* _TASK PROMPT_
Could you copy every line of the data that contains the word "Agéntica"?

* _EXERCISE INPUTS_
+---+
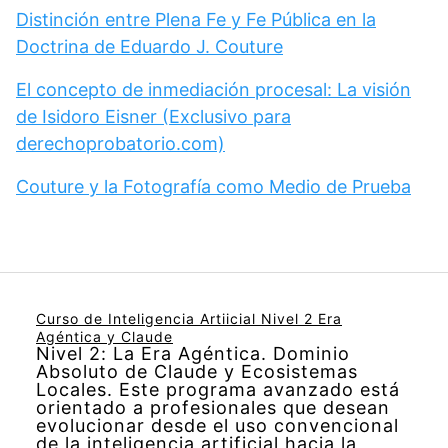
Distinción entre Plena Fe y Fe Pública en la
Doctrina de Eduardo J. Couture
El concepto de inmediación procesal: La visión
de Isidoro Eisner (Exclusivo para
derechoprobatorio.com)
Couture y la Fotografía como Medio de Prueba
Curso de Inteligencia Artiicial Nivel 2 Era
Agéntica y Claude
Nivel 2: La Era Agéntica. Dominio
Absoluto de Claude y Ecosistemas
Locales. Este programa avanzado está
orientado a profesionales que desean
evolucionar desde el uso convencional
de la inteligencia artificial hacia la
+---+
* _TASK SOLUTION_
Agéntica y Claude
Nivel 2: La Era Agéntica. Dominio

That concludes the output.